* **What you need to do**: The response must be made up of the lines in the entries below that contain "Aerotec".

━━━━━ Source data ━━━━━

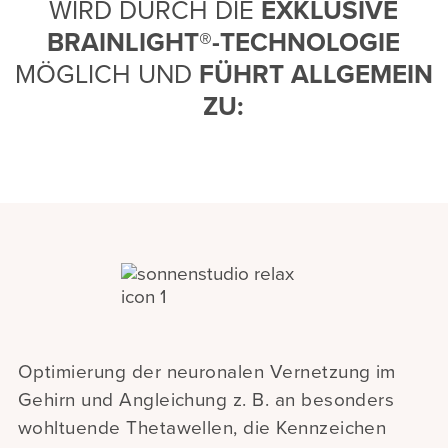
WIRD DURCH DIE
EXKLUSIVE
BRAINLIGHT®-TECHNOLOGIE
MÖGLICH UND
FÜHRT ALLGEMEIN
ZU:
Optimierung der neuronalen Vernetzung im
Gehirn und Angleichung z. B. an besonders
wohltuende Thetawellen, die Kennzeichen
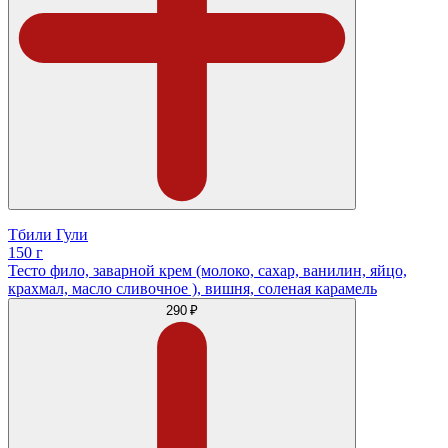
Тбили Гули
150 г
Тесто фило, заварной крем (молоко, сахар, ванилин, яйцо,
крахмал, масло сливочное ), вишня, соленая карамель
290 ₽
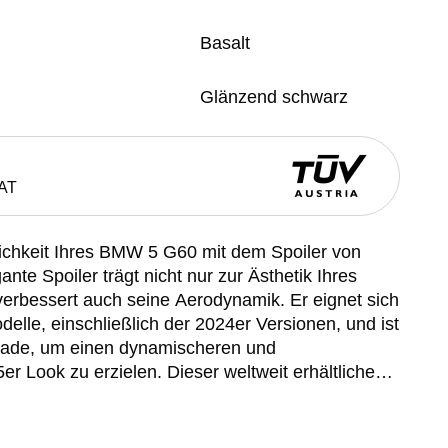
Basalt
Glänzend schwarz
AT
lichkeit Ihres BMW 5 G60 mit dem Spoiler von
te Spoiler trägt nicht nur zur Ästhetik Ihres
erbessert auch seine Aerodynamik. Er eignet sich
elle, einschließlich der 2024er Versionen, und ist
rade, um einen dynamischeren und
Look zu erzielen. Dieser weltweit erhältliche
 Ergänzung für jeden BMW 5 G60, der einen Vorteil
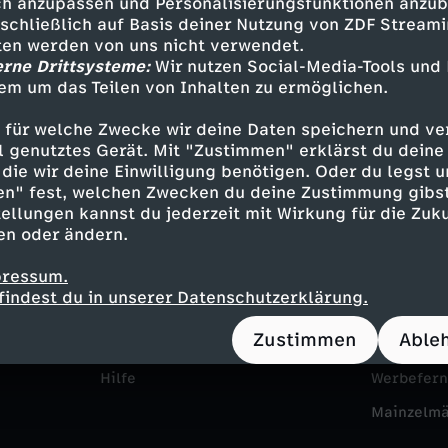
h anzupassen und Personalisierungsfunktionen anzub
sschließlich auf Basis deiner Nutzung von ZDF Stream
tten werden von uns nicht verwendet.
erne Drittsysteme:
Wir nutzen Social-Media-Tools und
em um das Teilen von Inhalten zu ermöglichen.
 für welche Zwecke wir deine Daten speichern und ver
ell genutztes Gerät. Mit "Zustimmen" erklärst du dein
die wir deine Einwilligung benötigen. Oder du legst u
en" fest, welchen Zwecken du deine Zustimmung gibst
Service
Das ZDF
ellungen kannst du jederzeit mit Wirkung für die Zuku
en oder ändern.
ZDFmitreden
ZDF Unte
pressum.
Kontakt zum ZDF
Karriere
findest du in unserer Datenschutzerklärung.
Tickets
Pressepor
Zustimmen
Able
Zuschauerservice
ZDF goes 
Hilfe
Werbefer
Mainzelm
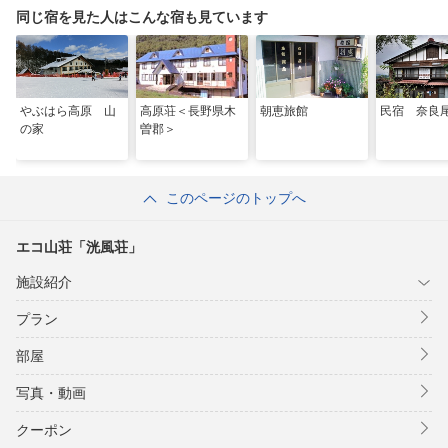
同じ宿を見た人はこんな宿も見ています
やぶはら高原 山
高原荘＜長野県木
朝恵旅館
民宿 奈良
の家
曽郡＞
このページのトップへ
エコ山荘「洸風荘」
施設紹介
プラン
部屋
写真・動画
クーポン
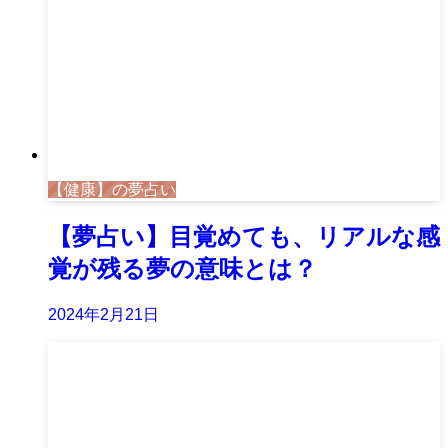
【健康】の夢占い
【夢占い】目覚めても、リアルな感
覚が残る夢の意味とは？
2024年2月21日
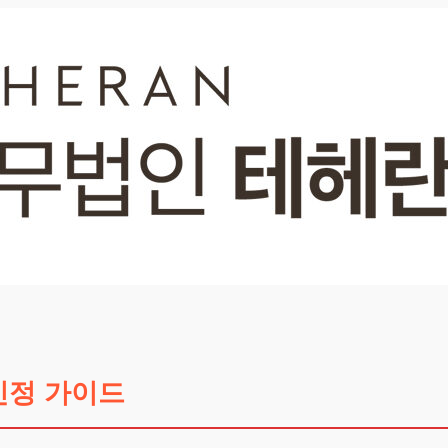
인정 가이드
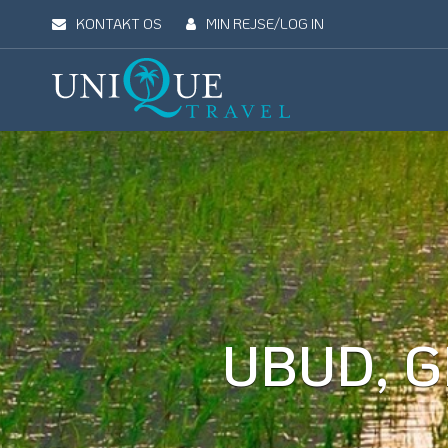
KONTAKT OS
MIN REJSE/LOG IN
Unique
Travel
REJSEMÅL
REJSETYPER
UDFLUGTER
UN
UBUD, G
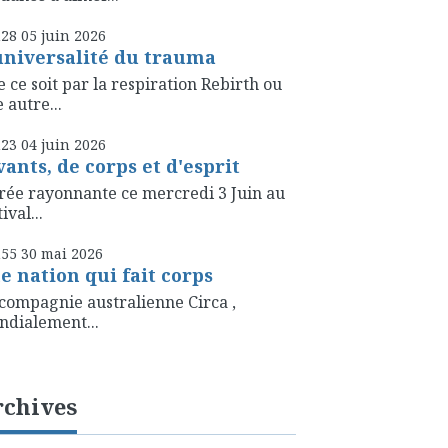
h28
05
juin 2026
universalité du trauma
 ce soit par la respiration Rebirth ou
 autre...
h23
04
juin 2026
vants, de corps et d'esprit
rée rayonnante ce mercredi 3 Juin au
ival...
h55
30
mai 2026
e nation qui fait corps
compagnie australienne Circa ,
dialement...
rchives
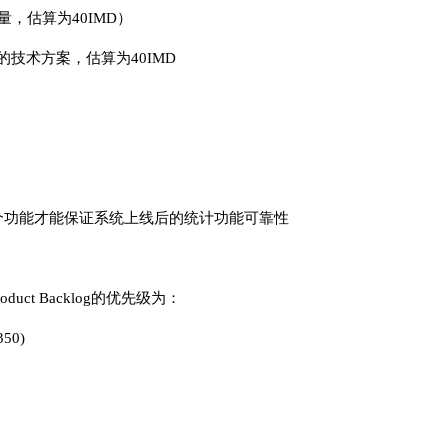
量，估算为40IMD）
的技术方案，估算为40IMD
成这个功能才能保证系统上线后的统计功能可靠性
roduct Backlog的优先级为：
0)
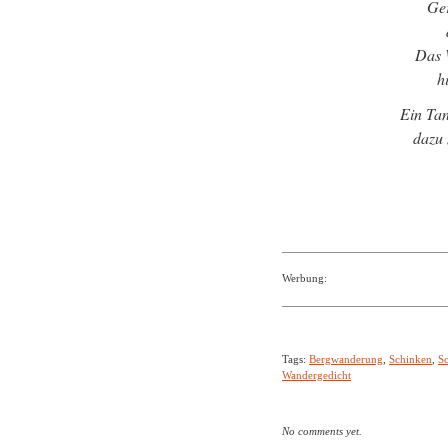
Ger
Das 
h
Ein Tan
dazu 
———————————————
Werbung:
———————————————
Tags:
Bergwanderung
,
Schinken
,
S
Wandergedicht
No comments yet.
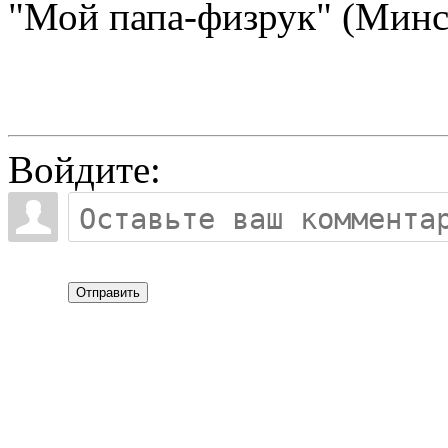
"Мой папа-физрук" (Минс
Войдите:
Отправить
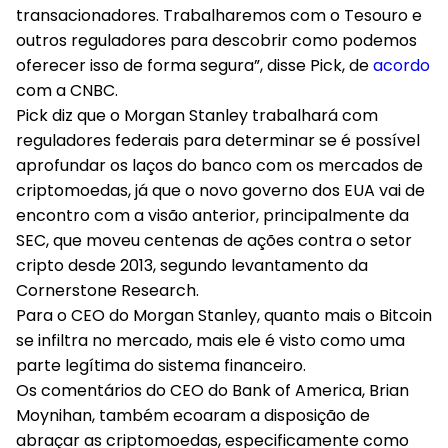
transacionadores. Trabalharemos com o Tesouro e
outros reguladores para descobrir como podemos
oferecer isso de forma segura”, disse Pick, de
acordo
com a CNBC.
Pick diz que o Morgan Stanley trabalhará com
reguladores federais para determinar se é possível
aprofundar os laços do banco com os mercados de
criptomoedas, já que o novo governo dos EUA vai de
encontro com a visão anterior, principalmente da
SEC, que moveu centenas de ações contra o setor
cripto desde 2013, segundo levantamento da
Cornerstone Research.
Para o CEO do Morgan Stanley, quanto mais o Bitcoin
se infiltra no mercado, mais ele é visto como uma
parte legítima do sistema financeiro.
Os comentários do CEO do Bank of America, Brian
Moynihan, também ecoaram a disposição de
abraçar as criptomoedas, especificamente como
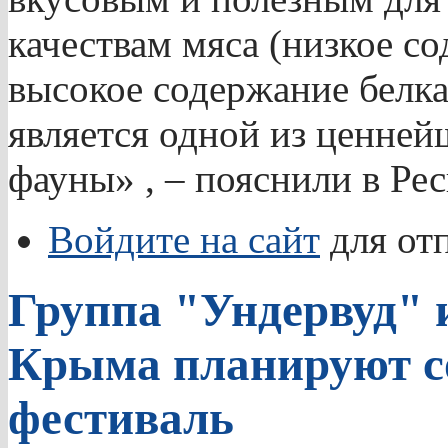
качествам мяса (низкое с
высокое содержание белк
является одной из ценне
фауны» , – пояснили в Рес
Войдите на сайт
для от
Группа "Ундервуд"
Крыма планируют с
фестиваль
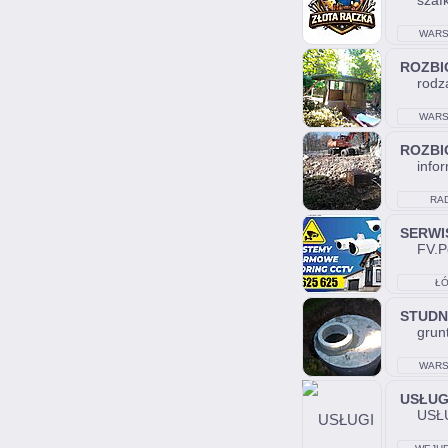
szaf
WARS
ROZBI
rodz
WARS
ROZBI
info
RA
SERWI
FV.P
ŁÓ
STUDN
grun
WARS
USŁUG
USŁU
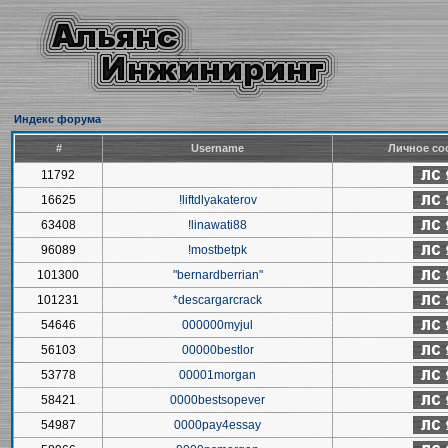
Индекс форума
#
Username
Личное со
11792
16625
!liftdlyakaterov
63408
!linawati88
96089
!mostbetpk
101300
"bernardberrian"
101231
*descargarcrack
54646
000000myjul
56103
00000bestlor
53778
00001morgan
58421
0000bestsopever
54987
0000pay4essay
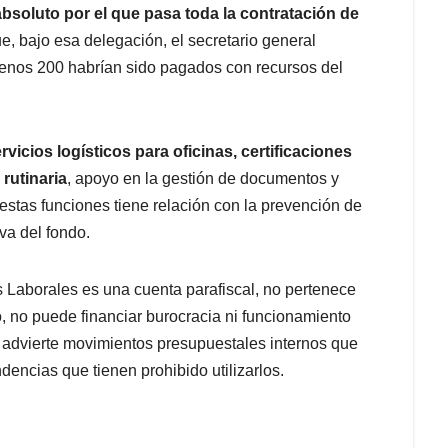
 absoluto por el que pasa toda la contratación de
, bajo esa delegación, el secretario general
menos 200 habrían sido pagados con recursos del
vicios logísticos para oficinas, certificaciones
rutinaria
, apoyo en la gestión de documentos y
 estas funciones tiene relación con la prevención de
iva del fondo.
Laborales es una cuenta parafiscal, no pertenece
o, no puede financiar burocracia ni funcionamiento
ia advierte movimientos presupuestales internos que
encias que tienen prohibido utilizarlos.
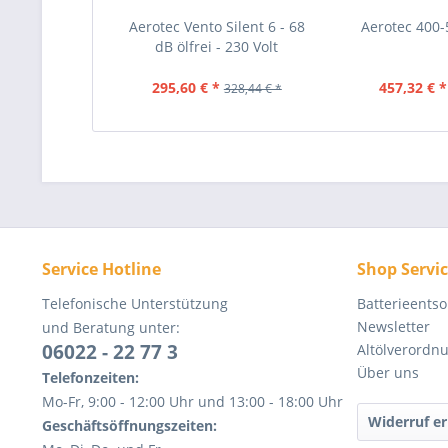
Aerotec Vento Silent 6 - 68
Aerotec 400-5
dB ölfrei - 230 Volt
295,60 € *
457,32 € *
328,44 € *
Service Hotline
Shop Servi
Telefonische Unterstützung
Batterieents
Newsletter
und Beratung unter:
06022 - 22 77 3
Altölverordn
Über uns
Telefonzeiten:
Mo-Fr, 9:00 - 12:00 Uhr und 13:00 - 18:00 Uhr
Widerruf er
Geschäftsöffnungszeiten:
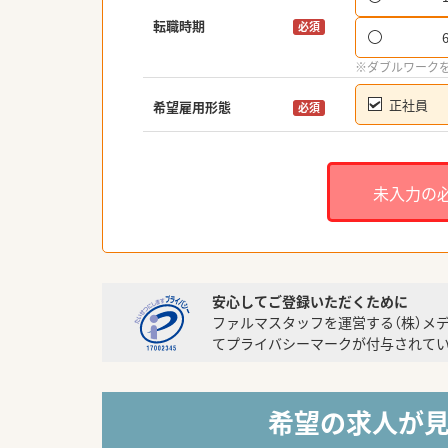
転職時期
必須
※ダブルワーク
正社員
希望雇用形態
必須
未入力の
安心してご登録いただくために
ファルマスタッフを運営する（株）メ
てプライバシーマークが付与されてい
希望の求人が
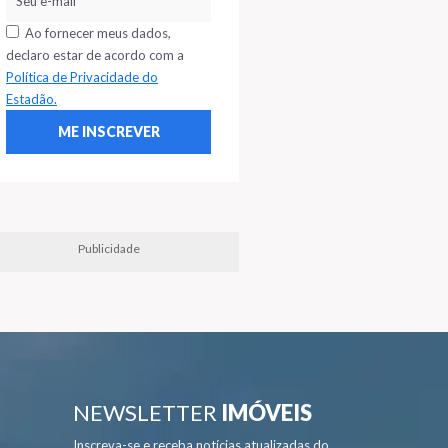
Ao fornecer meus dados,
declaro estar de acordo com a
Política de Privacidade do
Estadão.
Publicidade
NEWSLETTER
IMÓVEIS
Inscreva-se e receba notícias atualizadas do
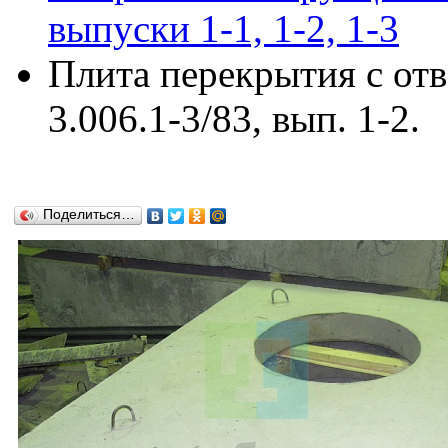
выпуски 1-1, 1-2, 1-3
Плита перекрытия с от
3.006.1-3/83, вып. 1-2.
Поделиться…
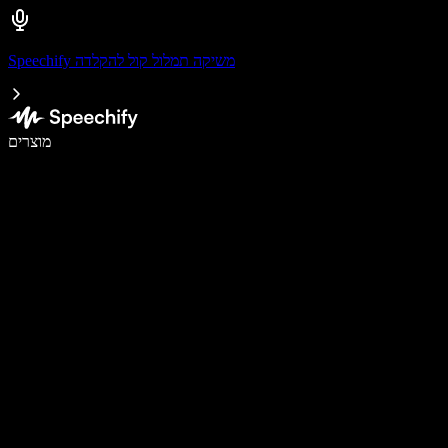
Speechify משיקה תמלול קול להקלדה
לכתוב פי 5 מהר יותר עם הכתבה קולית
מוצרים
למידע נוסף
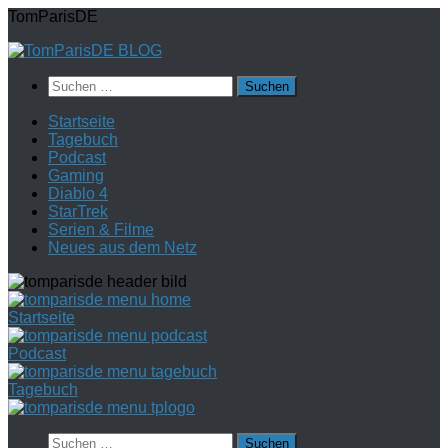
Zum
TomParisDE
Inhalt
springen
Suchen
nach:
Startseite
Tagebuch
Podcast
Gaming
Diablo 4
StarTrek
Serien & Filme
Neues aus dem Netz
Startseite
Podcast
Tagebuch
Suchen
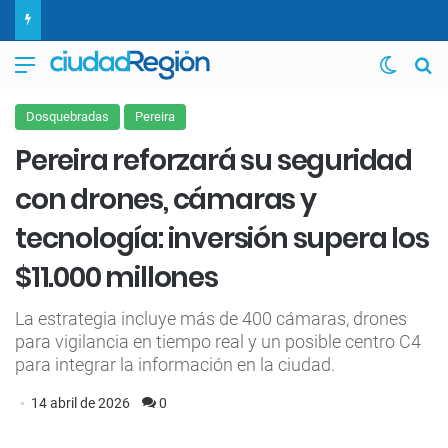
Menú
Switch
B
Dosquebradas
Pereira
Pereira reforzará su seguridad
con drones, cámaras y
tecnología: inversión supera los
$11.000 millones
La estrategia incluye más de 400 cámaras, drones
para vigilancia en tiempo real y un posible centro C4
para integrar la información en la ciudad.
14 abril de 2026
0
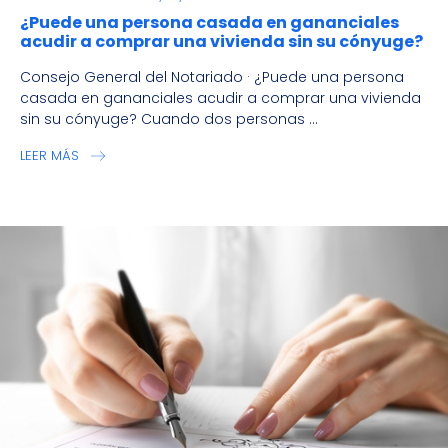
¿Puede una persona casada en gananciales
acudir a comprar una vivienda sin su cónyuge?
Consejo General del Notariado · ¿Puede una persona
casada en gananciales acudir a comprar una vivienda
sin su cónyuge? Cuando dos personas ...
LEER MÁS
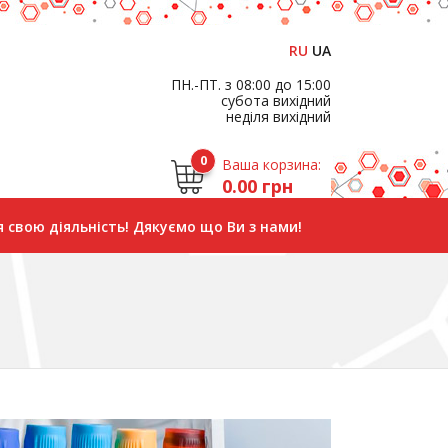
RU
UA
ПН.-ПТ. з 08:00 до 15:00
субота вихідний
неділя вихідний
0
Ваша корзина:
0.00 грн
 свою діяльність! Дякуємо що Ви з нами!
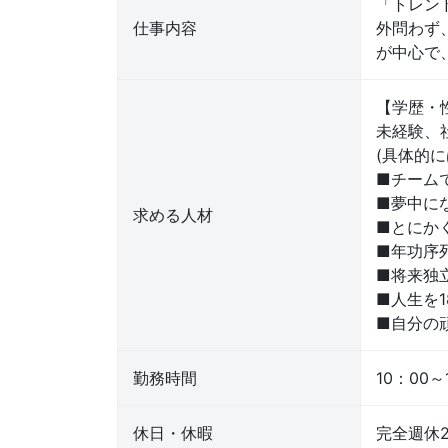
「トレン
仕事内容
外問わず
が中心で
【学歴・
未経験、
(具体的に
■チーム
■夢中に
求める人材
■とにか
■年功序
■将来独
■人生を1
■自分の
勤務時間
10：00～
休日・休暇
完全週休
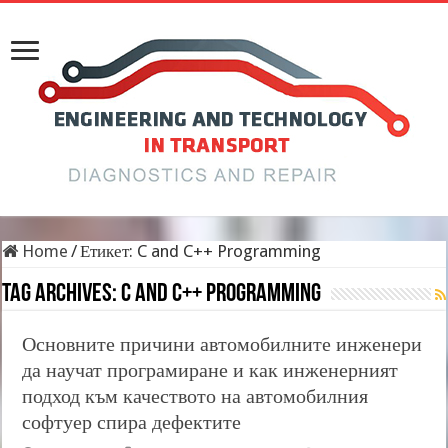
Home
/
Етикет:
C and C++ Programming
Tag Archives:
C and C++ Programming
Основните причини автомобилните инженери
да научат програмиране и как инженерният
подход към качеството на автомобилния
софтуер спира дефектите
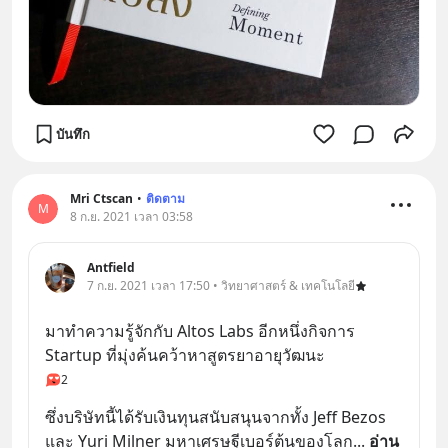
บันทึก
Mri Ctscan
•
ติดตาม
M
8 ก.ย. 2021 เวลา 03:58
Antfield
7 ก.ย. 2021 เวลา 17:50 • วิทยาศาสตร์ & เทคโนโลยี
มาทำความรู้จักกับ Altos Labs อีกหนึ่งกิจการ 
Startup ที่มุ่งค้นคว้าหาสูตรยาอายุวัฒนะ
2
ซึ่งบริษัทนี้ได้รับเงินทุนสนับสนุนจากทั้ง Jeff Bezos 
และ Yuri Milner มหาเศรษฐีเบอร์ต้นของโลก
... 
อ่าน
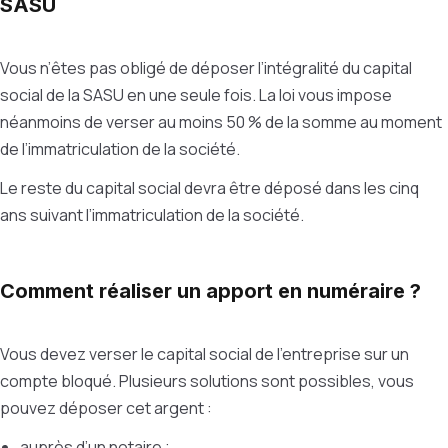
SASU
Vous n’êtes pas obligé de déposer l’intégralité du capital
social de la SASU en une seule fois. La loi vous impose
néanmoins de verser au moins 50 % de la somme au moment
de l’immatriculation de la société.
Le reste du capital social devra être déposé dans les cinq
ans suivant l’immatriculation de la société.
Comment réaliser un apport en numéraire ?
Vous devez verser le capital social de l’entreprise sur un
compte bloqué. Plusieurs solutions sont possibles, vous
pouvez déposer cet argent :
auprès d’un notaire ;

━━━━━

* **Your response**:
Aerotec Vento Silent 6 - 68
Aerotec 400-5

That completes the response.